Il est aussi plausible que les récepteurs PAR-1 présents dans la réserve intracellulaire soient progressivement exprimés à la surface cellulaire. Lors de leur apparition, ils seraient directement clivés par la thrombine présente dans le milieu. Cependant, le nombre de ces récepteurs activés à chaque instant serait trop faible pour induire un signal calcium. Le fait que les cellules restent sensibles au peptide agoniste TRAP-6 trouverait son explication dans la description précédente. Cependant, comment faire correspondre cette seconde hypothèse avec le fait que les HUVEC, dont il a été prouvé qu’elles contiennent des réserves intracellulaires en récepteurs à la thrombine, répondent à une seconde stimulation par cette dernière, certes faiblement mais de façon bien mesurable ? L’hypothèse d’une présence résiduelle de PAR-1 à la surface des HUVEC n’est pas valable car les travaux de Hein et al^[185] ont montré qu’après une activation des HUVEC par 10nM de thrombine, il était impossible de détecter, à la surface cellulaire, la queue N-terminale de PAR-1 portant le site de liaison à la thrombine. Il n’y a donc alors plus de récepteurs "complets" exprimés à la surface cellulaire. Dès lors, la seconde augmentation de calcium observée après le second ajout de thrombine doit venir de l’apparition de nouveaux récepteurs.

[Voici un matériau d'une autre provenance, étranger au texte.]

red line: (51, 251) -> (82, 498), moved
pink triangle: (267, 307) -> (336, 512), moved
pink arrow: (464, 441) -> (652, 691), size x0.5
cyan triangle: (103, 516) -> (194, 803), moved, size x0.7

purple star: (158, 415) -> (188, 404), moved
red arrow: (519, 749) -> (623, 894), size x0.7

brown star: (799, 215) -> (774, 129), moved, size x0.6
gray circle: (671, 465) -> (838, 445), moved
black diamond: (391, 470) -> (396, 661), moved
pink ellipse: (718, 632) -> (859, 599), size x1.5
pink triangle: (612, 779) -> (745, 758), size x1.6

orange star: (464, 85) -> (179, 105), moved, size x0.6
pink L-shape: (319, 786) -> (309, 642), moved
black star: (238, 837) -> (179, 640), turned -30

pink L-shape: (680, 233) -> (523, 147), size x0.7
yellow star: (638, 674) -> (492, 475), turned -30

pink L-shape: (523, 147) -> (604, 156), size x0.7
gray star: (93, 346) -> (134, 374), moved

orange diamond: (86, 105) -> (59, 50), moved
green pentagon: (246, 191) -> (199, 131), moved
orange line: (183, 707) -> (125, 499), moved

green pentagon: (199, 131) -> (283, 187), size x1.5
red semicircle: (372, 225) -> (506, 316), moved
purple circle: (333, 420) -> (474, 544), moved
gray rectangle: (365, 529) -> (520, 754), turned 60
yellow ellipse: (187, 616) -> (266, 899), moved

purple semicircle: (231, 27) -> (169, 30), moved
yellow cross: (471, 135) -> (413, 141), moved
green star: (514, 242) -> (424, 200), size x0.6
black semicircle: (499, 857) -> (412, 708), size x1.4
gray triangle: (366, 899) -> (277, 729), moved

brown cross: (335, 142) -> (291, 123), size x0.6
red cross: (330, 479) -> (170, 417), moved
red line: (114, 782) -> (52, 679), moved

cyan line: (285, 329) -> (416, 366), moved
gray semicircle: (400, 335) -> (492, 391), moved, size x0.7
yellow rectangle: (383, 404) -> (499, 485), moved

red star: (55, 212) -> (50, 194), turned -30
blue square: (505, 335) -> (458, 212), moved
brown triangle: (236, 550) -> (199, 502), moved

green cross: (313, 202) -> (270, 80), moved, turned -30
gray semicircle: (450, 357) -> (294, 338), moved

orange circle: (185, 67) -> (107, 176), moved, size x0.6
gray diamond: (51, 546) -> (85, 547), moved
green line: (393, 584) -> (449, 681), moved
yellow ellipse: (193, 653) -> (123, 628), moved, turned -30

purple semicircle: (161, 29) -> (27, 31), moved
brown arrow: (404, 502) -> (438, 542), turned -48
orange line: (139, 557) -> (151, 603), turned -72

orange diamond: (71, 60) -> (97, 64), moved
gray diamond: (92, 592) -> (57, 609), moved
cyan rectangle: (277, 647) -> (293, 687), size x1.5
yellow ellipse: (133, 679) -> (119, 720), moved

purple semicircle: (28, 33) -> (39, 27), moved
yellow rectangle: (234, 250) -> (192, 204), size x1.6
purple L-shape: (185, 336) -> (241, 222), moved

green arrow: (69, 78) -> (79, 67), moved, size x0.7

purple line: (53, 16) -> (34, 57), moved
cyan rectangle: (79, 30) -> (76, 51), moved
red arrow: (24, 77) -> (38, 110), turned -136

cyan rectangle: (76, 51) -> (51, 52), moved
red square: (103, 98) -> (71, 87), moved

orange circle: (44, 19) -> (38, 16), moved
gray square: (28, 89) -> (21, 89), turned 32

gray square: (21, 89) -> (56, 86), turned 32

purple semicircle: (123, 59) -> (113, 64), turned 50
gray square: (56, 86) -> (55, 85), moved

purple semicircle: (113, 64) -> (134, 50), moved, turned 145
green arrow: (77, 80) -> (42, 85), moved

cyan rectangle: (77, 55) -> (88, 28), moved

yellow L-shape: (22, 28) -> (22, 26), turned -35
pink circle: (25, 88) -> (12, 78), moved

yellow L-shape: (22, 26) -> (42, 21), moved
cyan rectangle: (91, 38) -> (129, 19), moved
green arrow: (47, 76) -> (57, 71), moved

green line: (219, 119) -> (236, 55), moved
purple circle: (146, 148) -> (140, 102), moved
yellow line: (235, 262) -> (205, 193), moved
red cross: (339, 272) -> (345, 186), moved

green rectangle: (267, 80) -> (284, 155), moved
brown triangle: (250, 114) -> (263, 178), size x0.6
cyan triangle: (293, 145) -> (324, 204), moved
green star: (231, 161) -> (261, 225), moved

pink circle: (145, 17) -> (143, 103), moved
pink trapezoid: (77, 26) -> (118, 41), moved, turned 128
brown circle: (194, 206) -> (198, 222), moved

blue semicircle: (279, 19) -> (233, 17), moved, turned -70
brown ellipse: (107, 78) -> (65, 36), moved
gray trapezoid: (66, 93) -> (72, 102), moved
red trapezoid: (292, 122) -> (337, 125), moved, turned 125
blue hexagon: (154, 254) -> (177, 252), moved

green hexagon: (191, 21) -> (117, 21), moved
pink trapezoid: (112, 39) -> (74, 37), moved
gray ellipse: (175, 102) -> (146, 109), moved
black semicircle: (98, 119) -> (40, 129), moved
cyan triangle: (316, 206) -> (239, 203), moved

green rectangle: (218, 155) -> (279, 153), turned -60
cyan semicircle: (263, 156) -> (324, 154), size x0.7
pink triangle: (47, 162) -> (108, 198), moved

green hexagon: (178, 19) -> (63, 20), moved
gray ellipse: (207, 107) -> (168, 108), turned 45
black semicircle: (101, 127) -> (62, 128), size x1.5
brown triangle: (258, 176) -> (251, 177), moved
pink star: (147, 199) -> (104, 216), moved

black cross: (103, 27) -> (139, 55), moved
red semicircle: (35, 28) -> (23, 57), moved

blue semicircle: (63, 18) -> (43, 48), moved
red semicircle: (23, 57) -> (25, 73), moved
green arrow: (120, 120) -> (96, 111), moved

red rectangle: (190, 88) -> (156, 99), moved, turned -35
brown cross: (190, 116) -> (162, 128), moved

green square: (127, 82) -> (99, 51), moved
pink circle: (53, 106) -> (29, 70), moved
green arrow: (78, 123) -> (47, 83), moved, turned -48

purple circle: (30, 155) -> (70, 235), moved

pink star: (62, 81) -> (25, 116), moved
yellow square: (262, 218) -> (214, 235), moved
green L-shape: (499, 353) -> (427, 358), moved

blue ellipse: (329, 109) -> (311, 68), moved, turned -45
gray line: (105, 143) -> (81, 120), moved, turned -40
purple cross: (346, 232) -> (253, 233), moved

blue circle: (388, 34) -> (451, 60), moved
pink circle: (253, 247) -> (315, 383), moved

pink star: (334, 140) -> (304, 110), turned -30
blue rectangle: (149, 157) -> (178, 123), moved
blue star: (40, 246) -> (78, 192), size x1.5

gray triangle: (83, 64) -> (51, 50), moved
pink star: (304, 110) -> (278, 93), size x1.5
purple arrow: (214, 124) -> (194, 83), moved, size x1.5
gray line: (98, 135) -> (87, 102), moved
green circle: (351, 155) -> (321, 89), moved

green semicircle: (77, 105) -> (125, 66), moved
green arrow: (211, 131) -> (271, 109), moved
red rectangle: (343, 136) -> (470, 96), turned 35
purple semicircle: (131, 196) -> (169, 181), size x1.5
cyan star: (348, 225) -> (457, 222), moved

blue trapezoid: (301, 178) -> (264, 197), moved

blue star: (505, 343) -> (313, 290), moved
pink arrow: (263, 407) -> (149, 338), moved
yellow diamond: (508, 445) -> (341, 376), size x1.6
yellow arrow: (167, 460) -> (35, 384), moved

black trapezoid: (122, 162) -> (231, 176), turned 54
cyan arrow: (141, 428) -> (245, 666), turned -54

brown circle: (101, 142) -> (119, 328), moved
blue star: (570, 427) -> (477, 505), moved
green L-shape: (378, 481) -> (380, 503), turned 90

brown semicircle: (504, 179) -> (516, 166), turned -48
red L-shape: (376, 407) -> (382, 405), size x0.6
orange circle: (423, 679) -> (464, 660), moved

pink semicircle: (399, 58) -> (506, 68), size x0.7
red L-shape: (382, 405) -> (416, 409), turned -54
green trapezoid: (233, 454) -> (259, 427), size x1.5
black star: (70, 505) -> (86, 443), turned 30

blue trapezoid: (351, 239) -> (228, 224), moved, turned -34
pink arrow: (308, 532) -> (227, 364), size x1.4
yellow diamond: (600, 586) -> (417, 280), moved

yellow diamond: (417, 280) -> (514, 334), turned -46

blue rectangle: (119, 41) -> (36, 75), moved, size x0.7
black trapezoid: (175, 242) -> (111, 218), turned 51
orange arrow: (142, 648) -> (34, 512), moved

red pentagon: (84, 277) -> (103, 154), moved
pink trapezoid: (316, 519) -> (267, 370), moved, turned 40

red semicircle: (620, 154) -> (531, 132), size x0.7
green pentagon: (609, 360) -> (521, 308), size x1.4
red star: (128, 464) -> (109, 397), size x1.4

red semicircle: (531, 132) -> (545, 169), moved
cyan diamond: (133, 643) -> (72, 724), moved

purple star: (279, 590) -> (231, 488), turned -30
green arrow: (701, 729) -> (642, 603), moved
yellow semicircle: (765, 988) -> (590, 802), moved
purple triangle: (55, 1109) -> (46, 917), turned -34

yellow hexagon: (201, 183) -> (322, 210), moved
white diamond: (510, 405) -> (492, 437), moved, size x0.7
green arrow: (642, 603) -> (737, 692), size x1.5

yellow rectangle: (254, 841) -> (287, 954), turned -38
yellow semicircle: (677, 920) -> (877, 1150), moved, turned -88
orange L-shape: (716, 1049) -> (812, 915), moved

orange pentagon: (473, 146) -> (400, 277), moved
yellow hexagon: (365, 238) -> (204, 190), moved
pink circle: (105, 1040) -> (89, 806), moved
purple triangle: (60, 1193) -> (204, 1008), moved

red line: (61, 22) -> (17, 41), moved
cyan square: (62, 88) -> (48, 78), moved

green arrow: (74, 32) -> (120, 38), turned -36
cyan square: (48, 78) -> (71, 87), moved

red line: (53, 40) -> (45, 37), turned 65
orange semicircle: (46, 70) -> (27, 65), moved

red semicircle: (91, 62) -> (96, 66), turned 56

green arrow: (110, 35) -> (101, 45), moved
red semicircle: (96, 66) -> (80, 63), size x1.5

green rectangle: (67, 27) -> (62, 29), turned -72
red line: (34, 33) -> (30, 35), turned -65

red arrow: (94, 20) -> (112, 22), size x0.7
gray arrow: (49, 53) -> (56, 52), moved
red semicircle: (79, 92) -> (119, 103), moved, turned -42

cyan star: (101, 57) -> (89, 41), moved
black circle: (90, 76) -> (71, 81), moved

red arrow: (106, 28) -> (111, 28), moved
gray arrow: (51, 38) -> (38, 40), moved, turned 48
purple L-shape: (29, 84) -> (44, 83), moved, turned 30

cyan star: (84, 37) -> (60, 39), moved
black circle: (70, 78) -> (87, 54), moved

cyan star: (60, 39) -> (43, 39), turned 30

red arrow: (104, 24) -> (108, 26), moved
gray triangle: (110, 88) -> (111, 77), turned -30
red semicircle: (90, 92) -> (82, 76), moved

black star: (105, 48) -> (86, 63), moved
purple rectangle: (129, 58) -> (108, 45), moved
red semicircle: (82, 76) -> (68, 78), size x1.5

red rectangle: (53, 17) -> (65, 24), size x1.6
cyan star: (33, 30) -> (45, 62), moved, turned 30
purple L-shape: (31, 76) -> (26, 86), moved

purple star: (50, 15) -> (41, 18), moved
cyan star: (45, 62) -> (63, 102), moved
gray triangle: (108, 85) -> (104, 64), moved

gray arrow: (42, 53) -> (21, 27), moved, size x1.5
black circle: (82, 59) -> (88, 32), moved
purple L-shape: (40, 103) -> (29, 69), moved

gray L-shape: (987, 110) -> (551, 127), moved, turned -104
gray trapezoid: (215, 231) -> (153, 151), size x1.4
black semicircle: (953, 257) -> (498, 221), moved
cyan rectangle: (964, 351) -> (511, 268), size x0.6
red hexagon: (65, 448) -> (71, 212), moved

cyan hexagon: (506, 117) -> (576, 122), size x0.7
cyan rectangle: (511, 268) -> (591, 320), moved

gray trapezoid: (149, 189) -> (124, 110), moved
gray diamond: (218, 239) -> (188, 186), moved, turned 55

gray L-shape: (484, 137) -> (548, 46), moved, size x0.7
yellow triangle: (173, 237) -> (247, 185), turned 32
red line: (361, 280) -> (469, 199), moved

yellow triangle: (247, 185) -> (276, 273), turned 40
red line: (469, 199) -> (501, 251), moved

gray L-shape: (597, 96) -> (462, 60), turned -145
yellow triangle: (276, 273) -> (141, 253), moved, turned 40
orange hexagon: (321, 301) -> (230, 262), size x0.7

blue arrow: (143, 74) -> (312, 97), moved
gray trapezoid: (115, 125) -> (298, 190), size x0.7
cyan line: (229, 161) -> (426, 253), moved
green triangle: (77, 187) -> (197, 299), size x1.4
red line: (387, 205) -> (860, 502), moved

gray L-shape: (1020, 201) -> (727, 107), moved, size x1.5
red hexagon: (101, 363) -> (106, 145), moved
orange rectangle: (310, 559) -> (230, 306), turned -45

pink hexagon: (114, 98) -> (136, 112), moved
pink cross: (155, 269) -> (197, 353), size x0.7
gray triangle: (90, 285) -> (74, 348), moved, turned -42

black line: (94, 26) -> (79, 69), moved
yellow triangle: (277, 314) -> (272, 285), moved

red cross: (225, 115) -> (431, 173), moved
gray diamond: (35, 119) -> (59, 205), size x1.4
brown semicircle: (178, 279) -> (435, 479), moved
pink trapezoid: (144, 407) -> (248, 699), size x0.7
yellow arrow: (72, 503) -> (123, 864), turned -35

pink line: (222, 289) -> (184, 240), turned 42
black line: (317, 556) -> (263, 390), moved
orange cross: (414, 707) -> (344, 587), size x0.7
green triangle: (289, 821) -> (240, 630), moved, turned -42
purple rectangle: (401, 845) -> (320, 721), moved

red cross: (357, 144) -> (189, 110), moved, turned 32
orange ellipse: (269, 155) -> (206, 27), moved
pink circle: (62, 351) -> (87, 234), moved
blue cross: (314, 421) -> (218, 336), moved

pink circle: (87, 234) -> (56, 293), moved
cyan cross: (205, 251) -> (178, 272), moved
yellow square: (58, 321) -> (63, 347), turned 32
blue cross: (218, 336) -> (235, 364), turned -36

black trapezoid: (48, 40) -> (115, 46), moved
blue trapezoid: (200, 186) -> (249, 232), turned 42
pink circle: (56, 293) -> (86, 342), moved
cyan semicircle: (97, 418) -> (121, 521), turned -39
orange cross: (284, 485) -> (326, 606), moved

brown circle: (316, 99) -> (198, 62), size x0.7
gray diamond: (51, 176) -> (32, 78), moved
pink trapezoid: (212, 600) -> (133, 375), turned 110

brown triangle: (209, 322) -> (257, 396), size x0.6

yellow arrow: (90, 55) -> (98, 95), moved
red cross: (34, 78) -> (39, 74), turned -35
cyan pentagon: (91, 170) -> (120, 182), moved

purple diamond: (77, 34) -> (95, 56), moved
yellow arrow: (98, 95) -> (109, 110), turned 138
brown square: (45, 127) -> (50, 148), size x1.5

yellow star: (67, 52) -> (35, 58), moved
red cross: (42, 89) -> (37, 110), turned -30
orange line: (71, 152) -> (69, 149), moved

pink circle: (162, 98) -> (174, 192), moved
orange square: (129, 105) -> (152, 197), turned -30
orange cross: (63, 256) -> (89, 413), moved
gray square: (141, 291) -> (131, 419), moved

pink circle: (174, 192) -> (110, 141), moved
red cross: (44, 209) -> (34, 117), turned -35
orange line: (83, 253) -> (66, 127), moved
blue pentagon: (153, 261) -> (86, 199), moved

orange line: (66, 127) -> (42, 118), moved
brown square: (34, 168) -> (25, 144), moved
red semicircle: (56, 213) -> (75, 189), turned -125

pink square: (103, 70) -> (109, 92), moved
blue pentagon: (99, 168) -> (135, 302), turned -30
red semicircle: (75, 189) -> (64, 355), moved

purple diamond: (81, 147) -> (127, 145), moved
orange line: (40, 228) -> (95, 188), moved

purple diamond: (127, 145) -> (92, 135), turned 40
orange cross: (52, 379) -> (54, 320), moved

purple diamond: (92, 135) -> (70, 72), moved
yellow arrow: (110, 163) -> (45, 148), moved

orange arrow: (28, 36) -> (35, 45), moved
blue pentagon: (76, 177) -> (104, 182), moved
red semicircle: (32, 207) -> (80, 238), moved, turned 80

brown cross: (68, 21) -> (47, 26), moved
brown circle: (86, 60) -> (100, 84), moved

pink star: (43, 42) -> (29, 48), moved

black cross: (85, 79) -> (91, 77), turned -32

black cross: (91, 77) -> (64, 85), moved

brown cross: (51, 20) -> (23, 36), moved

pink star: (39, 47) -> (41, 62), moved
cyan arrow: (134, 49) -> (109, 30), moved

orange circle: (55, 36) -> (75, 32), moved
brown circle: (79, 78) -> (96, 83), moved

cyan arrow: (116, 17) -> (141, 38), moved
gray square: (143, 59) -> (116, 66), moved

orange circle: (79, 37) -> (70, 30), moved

Bien qu’elles ne paraissent pas aller à l’encontre de ce qu’il existe dans la littérature, l’ensemble des données que j’ai collectées ne permet pas d’expliquer complètement le "trafic" des récepteurs PAR-1 dans les SaOS-2. Pour cela, il serait nécessaire de déterminer la présence ou non du pool intracellulaire et d’ensuite tracer le devenir des récepteurs initialement exprimés à la surface cellulaire et de ceux présents dans la réserve intracellulaire.